[About this exercise] If a record holds a picture, drop the picture and return the rest of the record word for word.

[Dataset content]
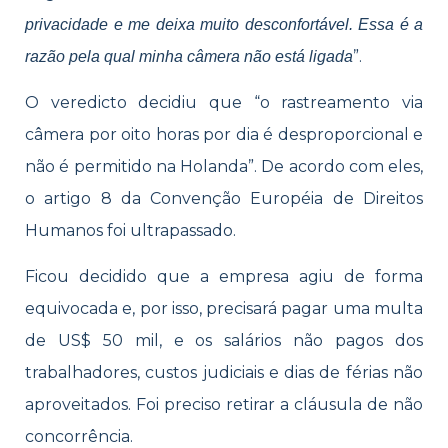
privacidade e me deixa muito desconfortável. Essa é a
”.
razão pela qual minha câmera não está ligada
O veredicto decidiu que “o rastreamento via
câmera por oito horas por dia é desproporcional e
não é permitido na Holanda”. De acordo com eles,
o artigo 8 da Convenção Européia de Direitos
Humanos foi ultrapassado.
Ficou decidido que a empresa agiu de forma
equivocada e, por isso, precisará pagar uma multa
de US$ 50 mil, e os salários não pagos dos
trabalhadores, custos judiciais e dias de férias não
aproveitados. Foi preciso retirar a cláusula de não
concorrência.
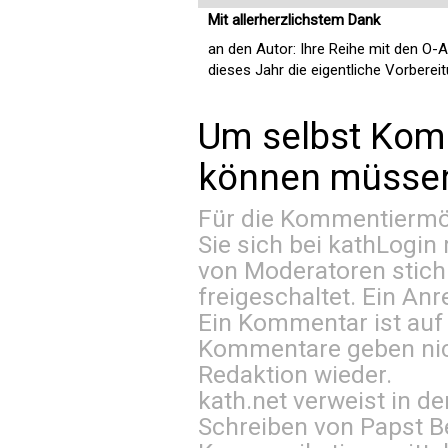
Mit allerherzlichstem Dank
an den Autor: Ihre Reihe mit den O-
dieses Jahr die eigentliche Vorbere
Um selbst Kom
können müssen 
Für die Kommentiermög
Sie sich bei
kathLogin 
von Moderatoren stich
freigeschaltet. Ein Anr
Ein Kommentar ist auf
Kommentare geben nic
Redaktion wieder.
kath.net verweist in
Schreiben von Papst B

[Result for this exercise]
privacidade e me deixa muito desconfortável. Essa é a
”.
razão pela qual minha câmera não está ligada
O veredicto decidiu que “o rastreamento via
câmera por oito horas por dia é desproporcional e
não é permitido na Holanda”. De acordo com eles,
o artigo 8 da Convenção Européia de Direitos
Humanos foi ultrapassado.
Ficou decidido que a empresa agiu de forma
equivocada e, por isso, precisará pagar uma multa
de US$ 50 mil, e os salários não pagos dos
trabalhadores, custos judiciais e dias de férias não
aproveitados. Foi preciso retirar a cláusula de não
concorrência.
Mit allerherzlichstem Dank
an den Autor: Ihre Reihe mit den O-
dieses Jahr die eigentliche Vorbere
Um selbst Kom
können müssen 
Für die Kommentiermög
Sie sich bei
kathLogin 
von Moderatoren stich
freigeschaltet. Ein Anr
Ein Kommentar ist auf
Kommentare geben nic
Redaktion wieder.
kath.net verweist in
Schreiben von Papst B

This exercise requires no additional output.